Version: 1.5.7

Define a Multi-source Expectation

A Multi-source Expectation executes one SQL query for each of two Data Sources and compares their results for equality. This can be helpful for validating consistency between systems during data migration or regular data loading processes. Multi-source Expectations can detect data drift introduced during the ETL process through discrepancies in schemas, counts, time windows, data types, and precision levels between Data Sources. Here are some examples of comparisons you can test:

Every row in table A matches every row in table B.
An aggregate metric of table A matches the same aggregate metric of table B.
An aggregate metric of table A matches a different aggregate metric of table B. (For example, the count of rows where X is true in table A matches the count of rows where Y and Z are true in table B.)

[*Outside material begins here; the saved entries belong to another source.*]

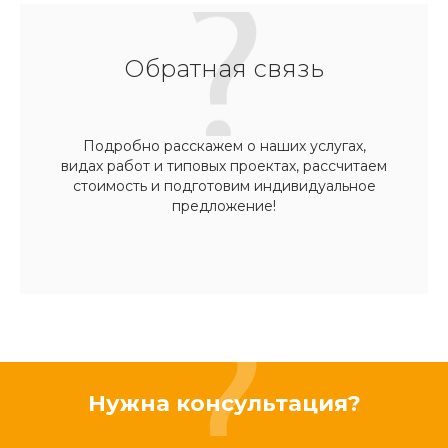
Обратная связь
Подробно расскажем о наших услугах,
видах работ и типовых проектах, рассчитаем
стоимость и подготовим индивидуальное
предложение!
Нужна консультация?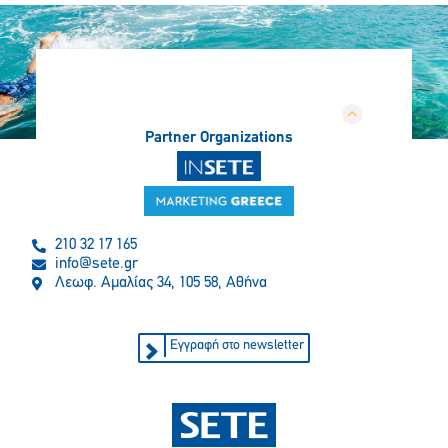
Partner Organizations
210 32 17 165
info@sete.gr
Λεωφ. Αμαλίας 34, 105 58, Αθήνα
Εγγραφή στο newsletter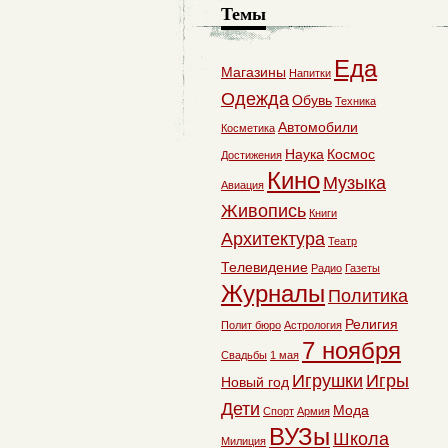
Темы
Еда
Магазины
Напитки
Одежда
Обувь
Техника
Автомобили
Косметика
Наука
Космос
Достижения
Кино
Музыка
Авиация
Живопись
Книги
Архитектура
Театр
Телевидение
Радио
Газеты
Журналы
Политика
Религия
Полит бюро
Астрология
7 ноября
Свадьбы
1 мая
Игрушки
Игры
Новый год
Дети
Мода
Спорт
Армия
ВУЗы
Школа
Милиция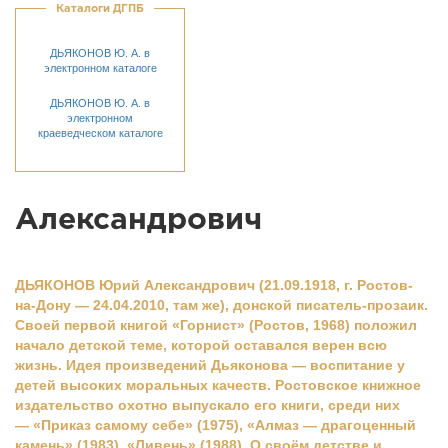
Каталоги ДГПБ
ДЬЯКОНОВ Ю. А. в
электронном каталоге
ДЬЯКОНОВ Ю. А. в
электронном
краеведческом каталоге
Александрович
ДЬЯКОНОВ Юрий Александрович (21.09.1918, г. Ростов-
на-Дону — 24.04.2010, там же), донской писатель-прозаик.
Своей первой книгой «Горнист» (Ростов, 1968) положил
начало детской теме, которой оставался верен всю
жизнь. Идея произведений Дьяконова — воспитание у
детей высоких моральных качеств. Ростовское книжное
издательство охотно выпускало его книги, среди них
— «Приказ самому себе» (1975), «Алмаз — драгоценный
камень» (1983), «Ливень» (1988). О своём детстве и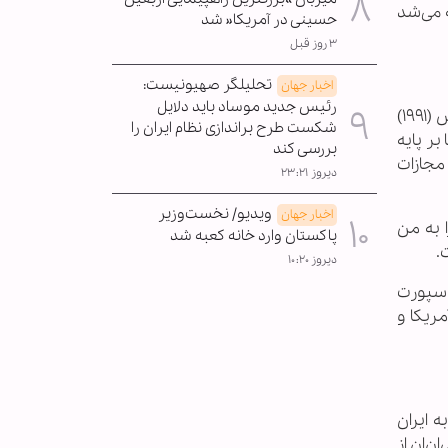
 می‌شد
حسینی در آمریکا« شد
۳ روز قبل
تحلیلگر صهیونیست:
اخبار جهان
رئیس جدید موساد باید دلایل
اوکیف ادامه داد: در ۱۹ سالگی پس از ورود به نیروی دریایی آمریکا به عنوان تفنگدار خدمت کردم و در جنگ خلیج فارس (۱۹۹۱)
شکست طرح براندازی نظام ایران را
بر پایه
بررسی کند
 مجازات
دیروز ۲۳:۲۱
ویدیو/ نخست‌وزیر
اخبار جهان
 به من
پاکستان وارد خانه کعبه شد
.
دیروز ۱۰:۲۰
 از ارتش، به تدریج از سیاست‌های جنگ‌طلبانه آمریکا فاصله گرفتم. در سال ۲۰۰۱، پاسپورت
مریکا و
ه ایران
ن‌ان از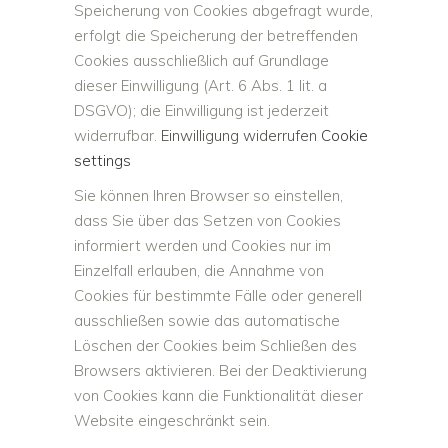
Speicherung von Cookies abgefragt wurde,
erfolgt die Speicherung der betreffenden
Cookies ausschließlich auf Grundlage
dieser Einwilligung (Art. 6 Abs. 1 lit. a
DSGVO); die Einwilligung ist jederzeit
widerrufbar.
Einwilligung widerrufen
Cookie
settings
Sie können Ihren Browser so einstellen,
dass Sie über das Setzen von Cookies
informiert werden und Cookies nur im
Einzelfall erlauben, die Annahme von
Cookies für bestimmte Fälle oder generell
ausschließen sowie das automatische
Löschen der Cookies beim Schließen des
Browsers aktivieren. Bei der Deaktivierung
von Cookies kann die Funktionalität dieser
Website eingeschränkt sein.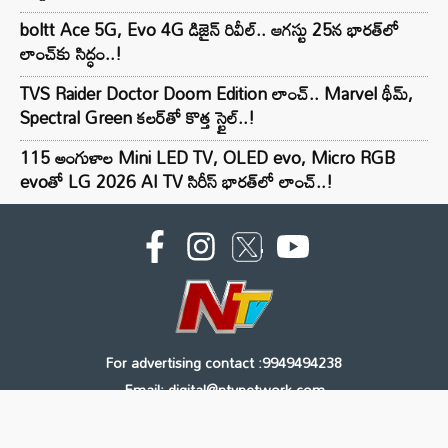
boltt Ace 5G, Evo 4G డిజైన్ రివీల్.. ఆగస్టు 25న భారత్‌లో
లాంచ్‌కు సిద్ధం..!
TVS Raider Doctor Doom Edition లాంచ్.. Marvel థీమ్,
Spectral Green కలర్‌తో కొత్త స్టైల్..!
115 అంగుళాల Mini LED TV, OLED evo, Micro RGB
evoతో LG 2026 AI TV సిరీస్ భారత్‌లో లాంచ్..!
For advertising contact :9949494238
Email: digital@ntvnetwork.com
Copyright © 2000 - 2026 - NTV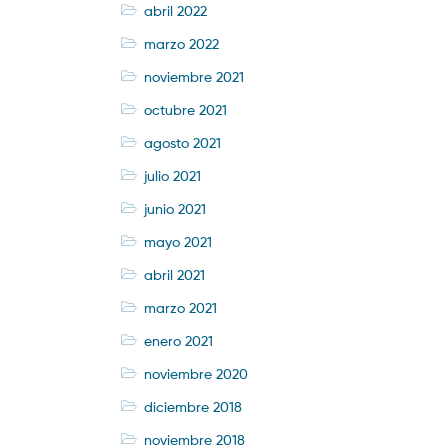
abril 2022
marzo 2022
noviembre 2021
octubre 2021
agosto 2021
julio 2021
junio 2021
mayo 2021
abril 2021
marzo 2021
enero 2021
noviembre 2020
diciembre 2018
noviembre 2018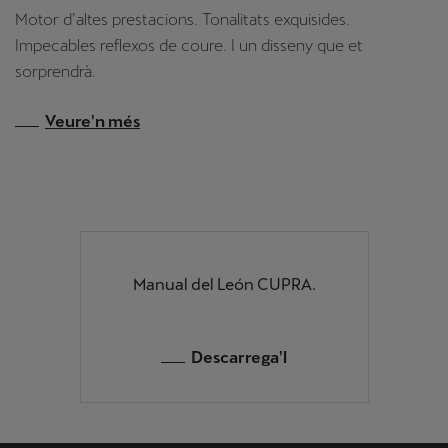
Motor d’altes prestacions. Tonalitats exquisides.
Impecables reflexos de coure. I un disseny que et
sorprendrà.
Veure'n més
Manual del León CUPRA.
Descarrega'l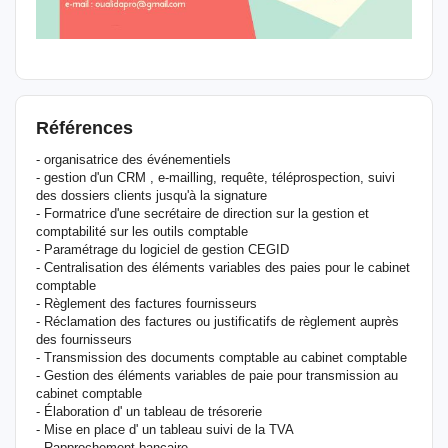
Références
- organisatrice des événementiels
- gestion d'un CRM , e-mailling, requête, téléprospection, suivi
des dossiers clients jusqu'à la signature
- Formatrice d'une secrétaire de direction sur la gestion et
comptabilité sur les outils comptable
- Paramétrage du logiciel de gestion CEGID
- Centralisation des éléments variables des paies pour le cabinet
comptable
- Règlement des factures fournisseurs
- Réclamation des factures ou justificatifs de règlement auprès
des fournisseurs
- Transmission des documents comptable au cabinet comptable
- Gestion des éléments variables de paie pour transmission au
cabinet comptable
- Élaboration d' un tableau de trésorerie
- Mise en place d' un tableau suivi de la TVA
- Rapprochement bancaire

To compare results for equality, each row returned by the query for the base Data Source will be compared to each row returned by the query for the comparison Data Source. When you configure a Multi-source Expectation, you set a failure threshold with mostly. The Expectation will fail if the portion of identical rows between your two queries falls below this threshold.

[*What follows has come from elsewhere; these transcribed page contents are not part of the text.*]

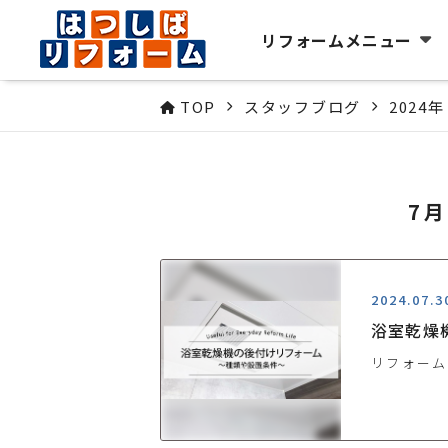
リフォームメニュー
TOP
スタッフブログ
2024年
7
2024.07.3
浴室乾燥
リフォーム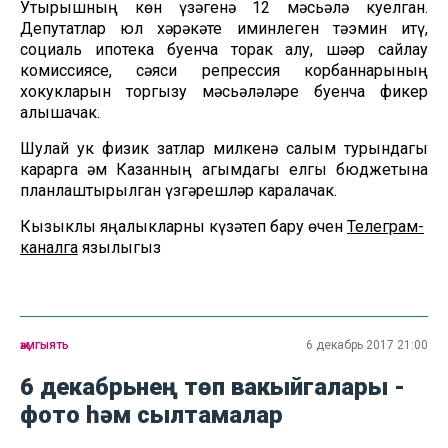
Утырышның көн үзәгенә 12 мәсьәлә куелган.
Депутатлар юл хәрәкәте иминлеген тәэмин итү,
социаль ипотека буенча торак алу, шәһәр сайлау
комиссиясе, сәяси репрессия корбаннарының
хокукларын торгызу мәсьәләләре буенча фикер
алышачак.
Шулай ук физик затлар милкенә салым турындагы
карарга һәм Казанның агымдагы елгы бюджетына
планлаштырылган үзгәрешләр каралачак.
Кызыклы яңалыкларны күзәтеп бару өчен
Телеграм-
каналга
язылыгыз
җәмгыять
6 декабрь 2017 21:00
6 декабрьнең төп вакыйгалары -
фото һәм сылтамалар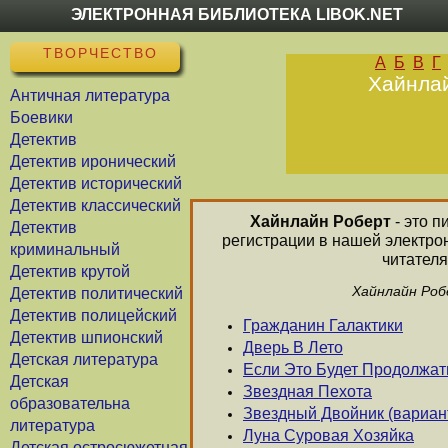
ЭЛЕКТРОННАЯ БИБЛИОТЕКА LIBOK.NET
ТВОРЧЕСТВО
А
Б
В
Г
Хайнлай
Античная литература
Боевики
Детектив
Детектив иронический
Детектив исторический
Детектив классический
Хайнлайн Роберт
- это п
Детектив
регистрации в нашей электро
криминальный
читателя
Детектив крутой
Хайнлайн Роб
Детектив политический
Детектив полицейский
Гражданин Галактики
Детектив шпионский
Дверь В Лето
Детская литература
Если Это Будет Продолжат
Детская
Звездная Пехота
образовательна
Звездный Двойник (вариан
литература
Луна Суровая Хозяйка
Детская остросюжетная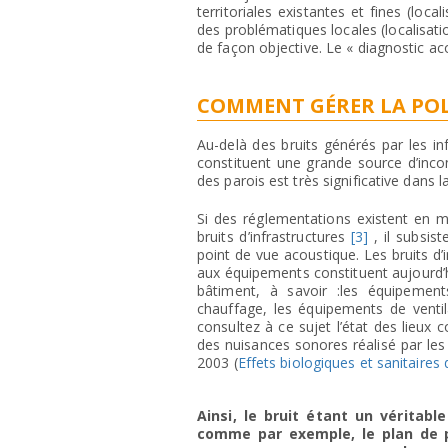
territoriales existantes et fines (loc
des problématiques locales (localisati
de façon objective. Le « diagnostic acou
COMMENT GÉRER LA PO
Au-delà des bruits générés par les inf
constituent une grande source d’inco
des parois est très significative dans l
Si des réglementations existent en 
bruits d’infrastructures
[3]
, il subsis
point de vue acoustique. Les bruits d’
aux équipements constituent aujourd’h
bâtiment, à savoir :les équipements
chauffage, les équipements de ventila
consultez à ce sujet l’état des lieux 
des nuisances sonores réalisé par les 
2003 (
Effets biologiques et sanitaires 
Ainsi, le bruit étant un véritab
comme par exemple, le plan de p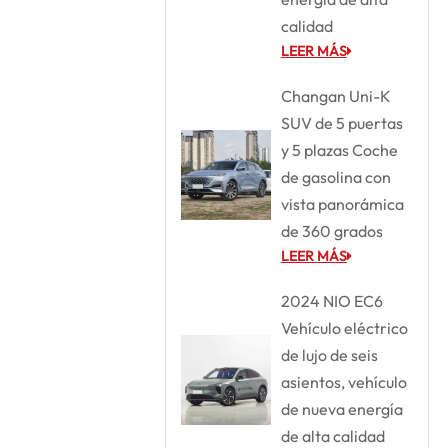
calidad
LEER MÁS
Changan Uni-K
SUV de 5 puertas
y 5 plazas Coche
de gasolina con
vista panorámica
de 360 grados
LEER MÁS
2024 NIO EC6
Vehículo eléctrico
de lujo de seis
asientos, vehículo
de nueva energía
de alta calidad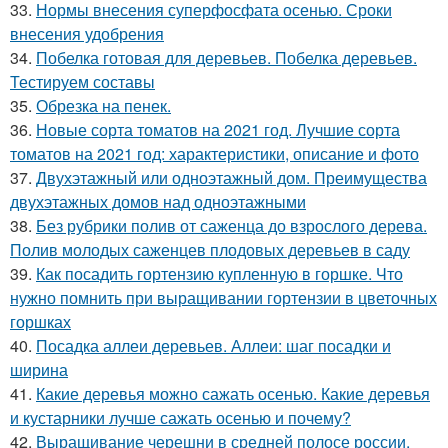
33.
Нормы внесения суперфосфата осенью. Сроки
внесения удобрения
34.
Побелка готовая для деревьев. Побелка деревьев.
Тестируем составы
35.
Обрезка на пенек.
36.
Новые сорта томатов на 2021 год. Лучшие сорта
томатов на 2021 год: характеристики, описание и фото
37.
Двухэтажный или одноэтажный дом. Преимущества
двухэтажных домов над одноэтажными
38.
Без рубрики полив от саженца до взрослого дерева.
Полив молодых саженцев плодовых деревьев в саду
39.
Как посадить гортензию купленную в горшке. Что
нужно помнить при выращивании гортензии в цветочных
горшках
40.
Посадка аллеи деревьев. Аллеи: шаг посадки и
ширина
41.
Какие деревья можно сажать осенью. Какие деревья
и кустарники лучше сажать осенью и почему?
42.
Выращивание черешни в средней полосе россии.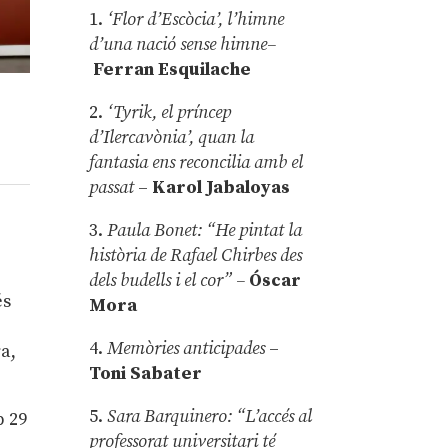
1.
‘Flor d’Escòcia’, l’himne
d’una nació sense himne–
Ferran Esquilache
2.
‘Tyrik, el príncep
d’Ilercavònia’, quan la
fantasia ens reconcilia amb el
passat
–
Karol Jabaloyas
3.
Paula Bonet: “He pintat la
història de Rafael Chirbes des
dels budells i el cor” –
Óscar
és
Mora
4.
Memòries anticipades
–
ra,
Toni Sabater
5.
Sara Barquinero: “L’accés al
b 29
professorat universitari té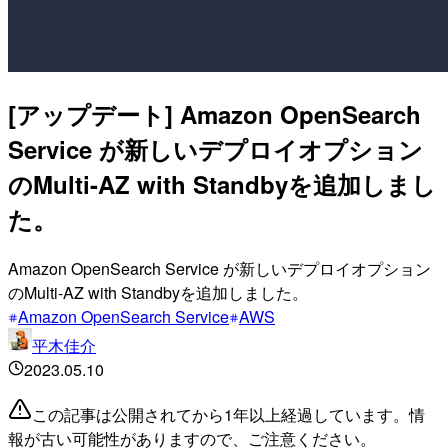
[アップデート] Amazon OpenSearch
Service が新しいデプロイオプション
のMulti-AZ with Standbyを追加しまし
た。
Amazon OpenSearch Service が新しいデプロイオプション
のMulti-AZ with Standbyを追加しました。
Amazon OpenSearch Service
AWS
平木佳介
2023.05.10
この記事は公開されてから1年以上経過しています。情
報が古い可能性がありますので、ご注意ください。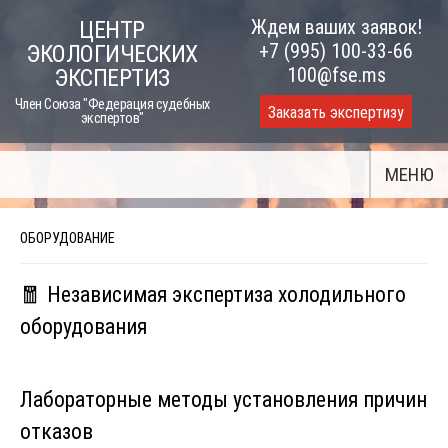
Skip
Ждем ваших заявок!
ЦЕНТР
to
+7 (995) 100-33-66
ЭКОЛОГИЧЕСКИХ
content
100@fse.ms
ЭКСПЕРТИЗ
Член Союза "Федерация судебных
Заказать экспертизу
экспертов"
МЕНЮ
ОБОРУДОВАНИЕ
🧧 Независимая экспертиза холодильного
оборудования
Лабораторные методы установления причин
отказов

The portion of identical rows is computed by dividing the number of matching rows by the maximum number of rows in either result. Here are some example scenarios:

Base result row count	Comparison result row count	Matched rows	Portion of identical rows
200	200	200	1
25	100	25	.25
100	25	1	.01
0	0	0	1

Prerequisites

Procedure

To create a Multi-source Expectation, add an ExpectQueryResultsToMatchComparison Expectation for the base Data Source.

Instructions
Sample code

Define your comparison Data Source.

Python
my_upstream_source = "my_comparison_data_source"

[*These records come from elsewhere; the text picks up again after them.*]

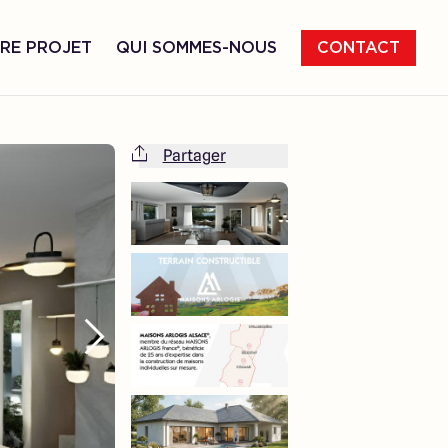
RE PROJET
QUI SOMMES-NOUS
CONTACT
Partager
Cette maison est totalement adaptable
à vos envies et besoins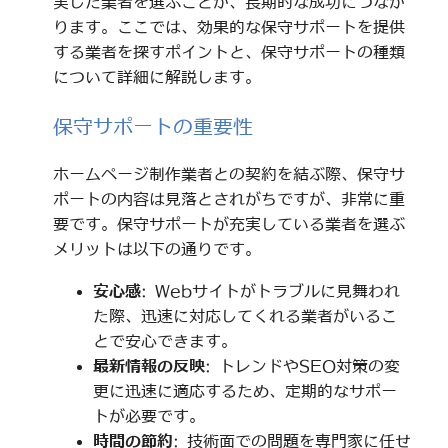
実した業者を選ぶことが、長期的な成功につなが
ります。ここでは、効果的な保守サポートを提供
する業者を探すポイントと、保守サポートの種類
について詳細に解説します。
保守サポートの重要性
ホームページ制作業者との契約を結ぶ際、保守サ
ポートの内容は見落とされがちですが、非常に重
要です。保守サポートが充実している業者を選ぶ
メリットは以下の通りです。
安心感
: Webサイトがトラブルに見舞われ
た際、迅速に対応してくれる業者がいるこ
とで安心できます。
最新情報の反映
: トレンドやSEO対策の変
更に迅速に適応するため、定期的なサポー
トが必要です。
時間の節約
: 技術面での問題を専門家に任せ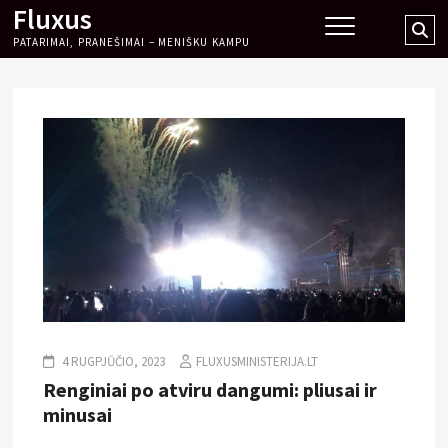
Fluxus
Skip
Se
to
PATARIMAI, PRANEŠIMAI – MENIŠKU KAMPU
…
content
4 RUGPJŪČIO, 2023
FLUXUSMINISTERIJA.LT
Renginiai po atviru dangumi: pliusai ir
minusai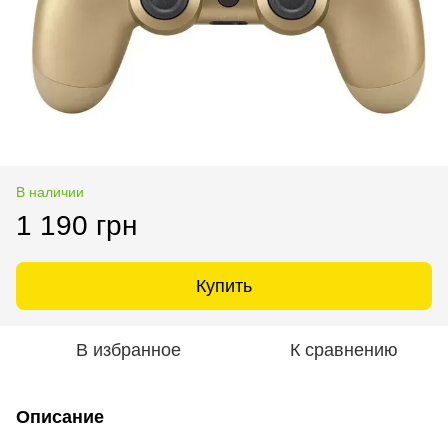
В наличии
1 190 грн
Купить
В избранное
К сравнению
Описание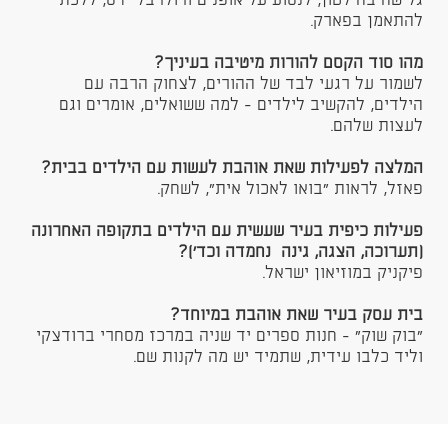
גלישה בהילטון, לנסוע על אופנים ורולרבליידס, ללכת
להתאמן בפארק.
מהו סוד הקסם להורות מיטיבה בעיניך?
לשמור על רגעי לבד של ההורים, לצחוק הרבה עם
הילדים, להקשיב לילדים - למה ששואלים, אומרים וגם
לעצות שלהם.
המלצה לפעילות שאת אוהבת לעשות עם הילדים בבית?
פאזל, לראות "בואו לאכול אית", לשחק.
פעילות כיפית בעיר שעשית עם הילדים בתקופה האחרונה
(תערוכה, הצגה, גינה נחמדה וכד')?
פיקניק במוזיאון ישראל.
בית עסק בעיר שאת אוהבת במיוחד?
"בוק שוק" - חנות ספרים יד שניה במרכז מסחרי ברודצקי
וליד כלבו עידית, שתמיד יש מה לקנות שם.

Determine your base and comparison SQL queries. Each query should be written in the dialect of the associated Data Source.

In this example, the queries will both select any rows where the passenger count is greater than 0:

Python
my_base_query = """
    SELECT
        *
    FROM
        my_downstream_table
    WHERE
        passenger_count > 0
    """

my_comparison_query = """
    SELECT
        *
    FROM
        my_upstream_table
    WHERE
        passenger_count > 0
    """

Customize how the Expectation renders in Data Docs.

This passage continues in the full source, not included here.